• WHAT IS REQUIRED: Although the records contain pictures, only their text should be repeated, exactly as it stands.

(RECORDED INFORMATION Opens)

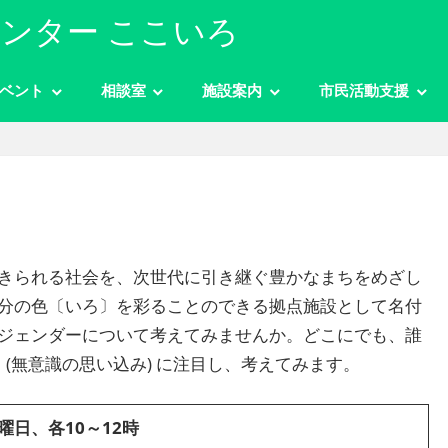
ンター ここいろ
ベント
相談室
施設案内
市民活動支援
きられる社会を、次世代に引き継ぐ豊かなまちをめざし
分の色〔いろ〕を彩ることのできる拠点施設として名付
ジェンダーについて考えてみませんか。どこにでも、誰
(無意識の思い込み) に注目し、考えてみます。
の土曜日、各10～12時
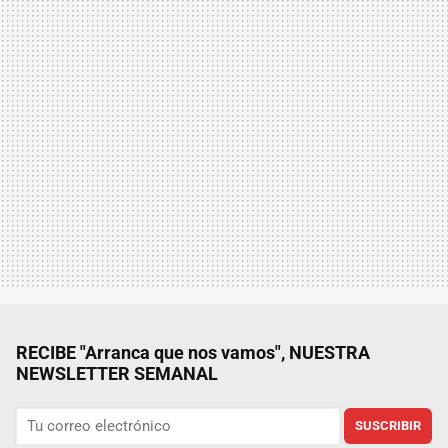
RECIBE "Arranca que nos vamos", NUESTRA
NEWSLETTER SEMANAL
SUSCRIBIR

(RECORDED INFORMATION Closes)

• SOLVED EXERCISE:
ンター ここいろ
ベント
相談室
施設案内
市民活動支援
きられる社会を、次世代に引き継ぐ豊かなまちをめざし
分の色〔いろ〕を彩ることのできる拠点施設として名付
ジェンダーについて考えてみませんか。どこにでも、誰
(無意識の思い込み) に注目し、考えてみます。
の土曜日、各10～12時
RECIBE "Arranca que nos vamos", NUESTRA
NEWSLETTER SEMANAL
SUSCRIBIR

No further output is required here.